Passing time at assemblies

by joelbear 21 Replies latest jw friends

  • joelbear
    joelbear

    1. See how many words i could make out of the Assembly Theme and/or yearly text.

    2. Try to guess which section would have the next person get up to go the the bathroom.

    3. Stare at cute guys.

    4. Get up, pretend I was going to the bathroom, roam the halls and stare at cute guys.

    5. Try to see how long I could hold my breath.

  • Elsewhere
    Elsewhere

    The last few years I was in the bOrg, I just slept through them!

    ZZZZZZZZzzzzzzzzzzzzZZZZZZZZZZZZzzzzzzzzzzzzzZZZZZZZZZZzzzzzzzzzzzz

    I would get back to my hotel refreshed and ready to go out!

    "As every one knows, there are mistakes in the Bible" - The Watchtower, April 15, 1928, p. 126
    Believe in yourself, not mythology.
    <x ><

  • Mister Biggs
    Mister Biggs

    6) Watching the airplanes fly over Veteran's Stadium.

    7) Watching the squirrel run through people legs.

    8) Laughing at the Attendants who have to sit on the field (on chairs) in 95 degree weather in their SUITS (the field temperature can be about 140 degrees).

    9) Pretending that the Phillies were playing a game.

  • LDH
    LDH

    LOL @ Joel--you are in some mood today!

    You know, I was always taking a TON of notes--I had to have a new notebook for every assembly. But by the end of the second day I was so tired from arriving at 5:45 to work all morning, then listen, then work lunch, then listen--you get the picture.

    My notes always started off perfectly then as I fell asleep became illegible lines that drifted all over the page. My sister too. This provided us with much amusement when we awoke from our nap.

    Lisa

  • joelbear
    joelbear

    Aaaah yes,

    Assembly volunteering, the secret to staying sane during assembly time.

    Our congregation ran one of the concession stands for years at the Jacksonville District assemblies. That was fun except for watching my loving brothers and sisters almost kill each other trying to get to the food. FREAKY MAN FREAKY.

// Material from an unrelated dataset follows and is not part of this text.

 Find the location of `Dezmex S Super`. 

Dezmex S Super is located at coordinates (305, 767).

    Then, one of our uppity elders decided we needed a better assignment so he smoozed up with the CO and got up bumped up to literature counter. Criminy, I thought my loving brothers and sisters were rude at the food lines. That was 1978 the year My book of Bible Stories came out, which was in high high demand.

    When I started in banking I started volunteering for auditing department. Man, we had it made. We usually had to work all the way through the sessions, since we were counting money collected between sessions. Snazzy. Private offices, Had to have a security tag to get in. Those were the days.

    Joel

  • DB
    DB

    Biggs, I also attend at Vet's Stadium....a/k/a Sweateran's Stadium.

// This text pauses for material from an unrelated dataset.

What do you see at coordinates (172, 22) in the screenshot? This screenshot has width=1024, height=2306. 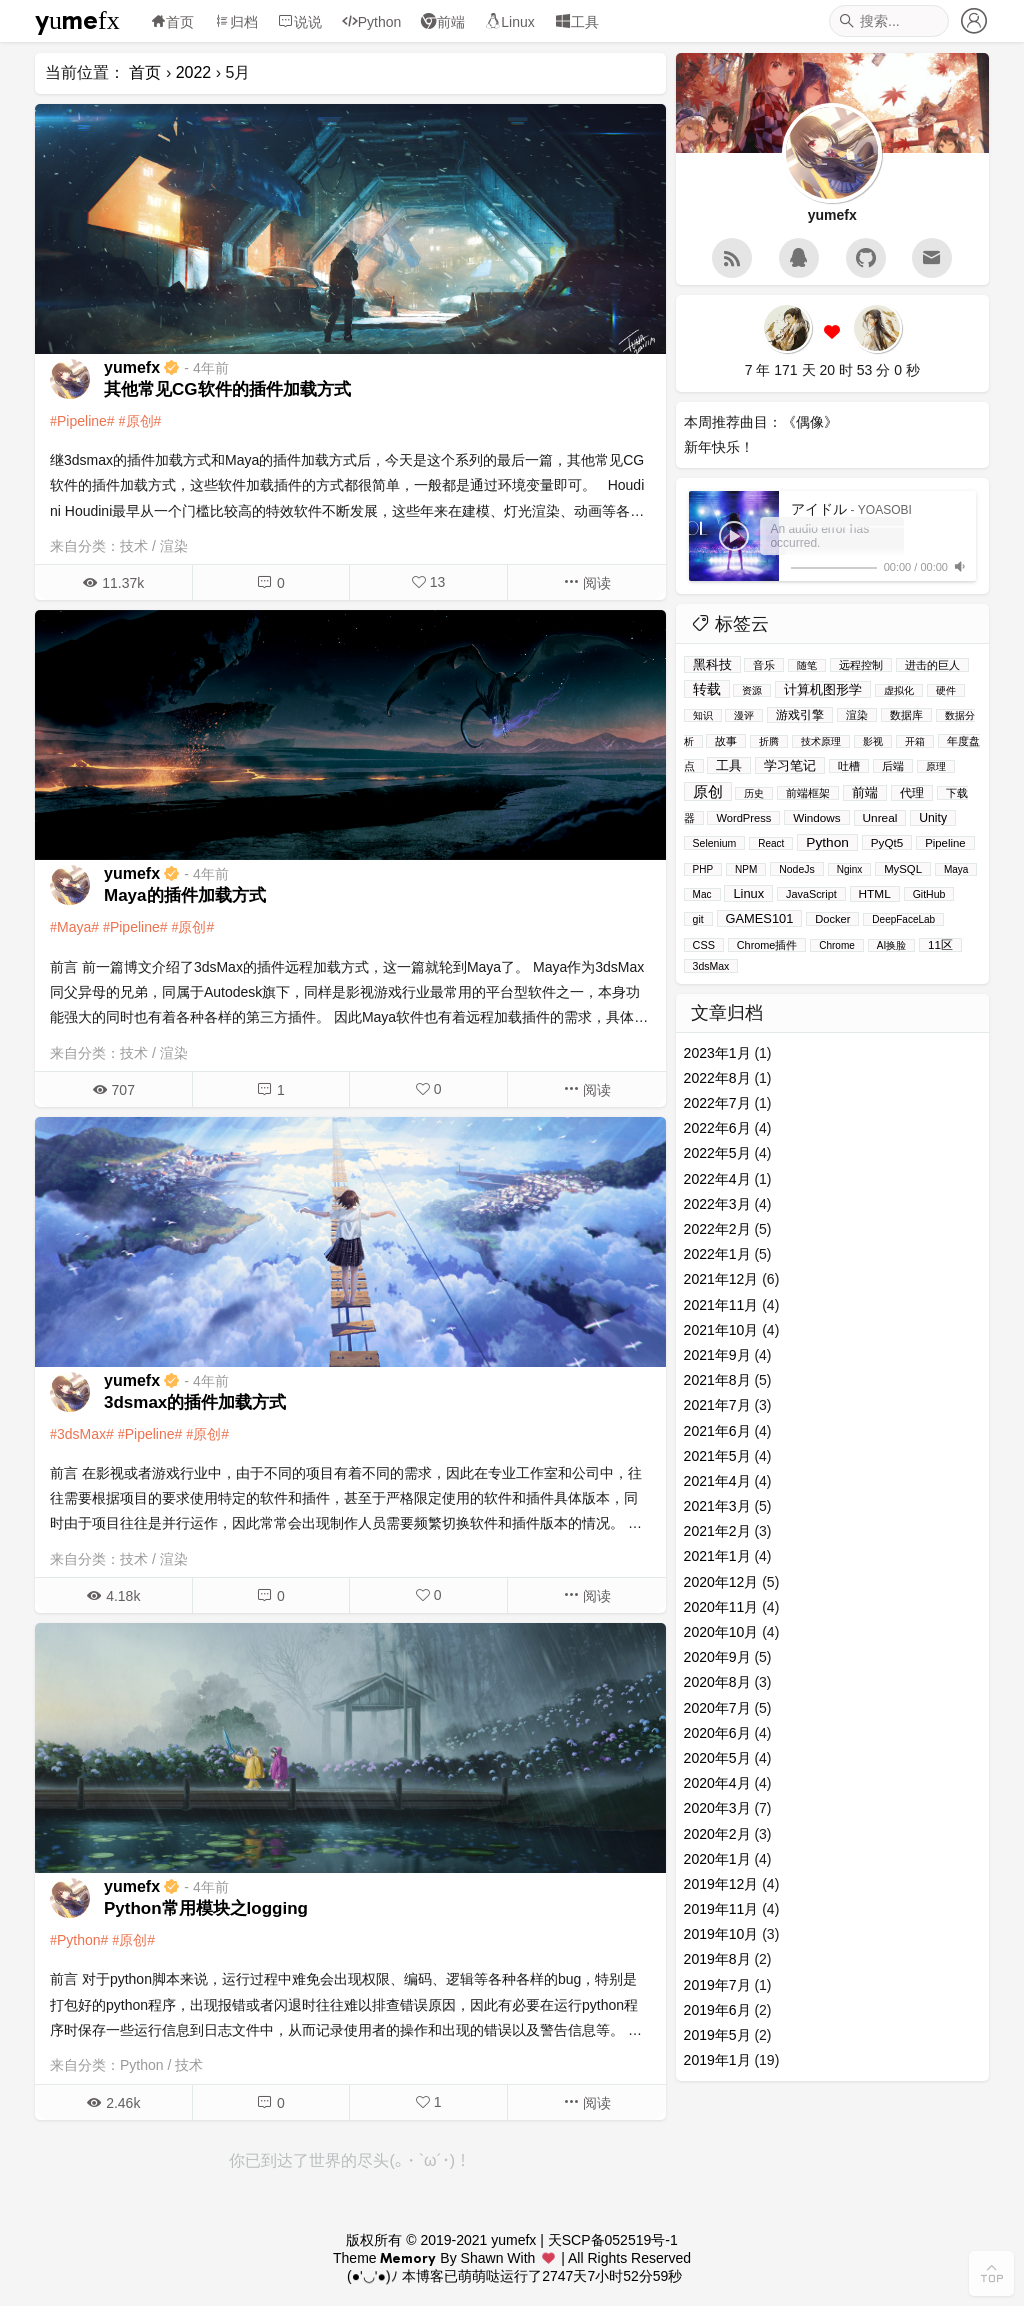 I see `首页` at bounding box center [172, 22].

    Passing time: Looking at the young, border-line immodestly dressed gals (can't blame them, it's The Sweat after all)...especially during the lunch break, they congregate on level 700.

    Looking for a street vendor who sells snow-cones.

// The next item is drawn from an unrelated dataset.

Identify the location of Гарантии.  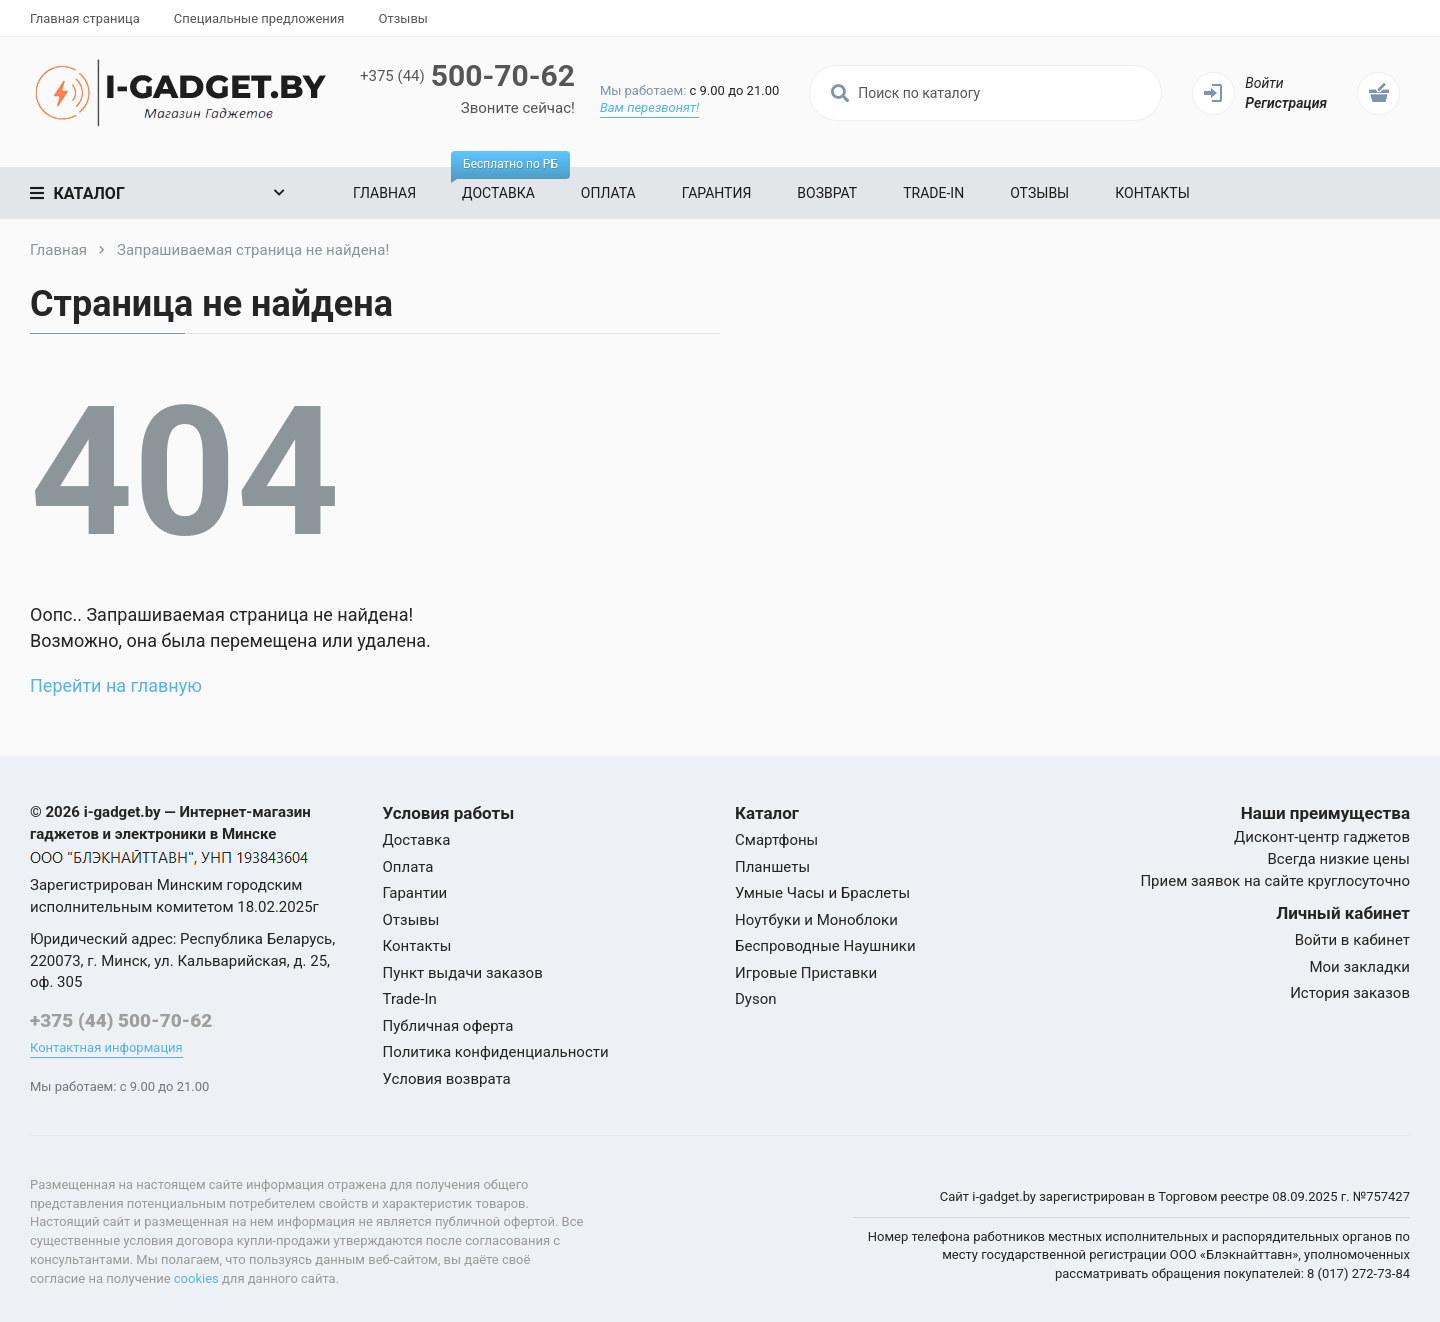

    Wishing I was in shorts, watching the Phils play baseball instead.

    Thinking about how long it was going to take to get home, especially on Friday; the traffic is a killer.

    Hanging out in the corridors, where there is usually a breeze blowing, and much-needed shade.

  • LB
    LB

    I was a serious notetaker the first few years. I had volumns of notes. When I was busy throwing away my JW stuff I couldn't even find those notes to throw away.

    The last few assemblies I went to I spent a lot of time in my motel room. Seemed a reasonable way to pass the time.


    Never Squat With Yer Spurs On

  • SYN
    SYN

    URGH...don't remind me...I found note-taking boring, so I would be content to amuse myself with a pair of binoculars, spying on people for hours and hours on the opposite side of the stadium.

    We never had people tearing each other's throats out to get food, tho.

    Seven006: "Have you tried drugs? Shooting up a little heroin might do the trick, it's hard to type when your stoned out of your mind. I don't know how TR does it!"

  • Francois
    Francois

    I was at the assembly site only long enough to wander the halls and link up with some babe who had that "look" and then scoot back to the motel, a much better place to share my Christian love.

    FT

  • ashitaka
    ashitaka

    I'm kind of going with DB here. Veterans was a bloody misery.

    I used to wear sunglasses and wait for the wind to blow hot girl's dresses up (hell I was 15).

    When I wasn't going that, I was pretending I was watching a Phillies game, watching the planes, I once pretended I was spiderman swinging from flagpole to flagpole at the top the of the stadium.

    I always wished the Screens would lite up with adverts to alieviate my boredom.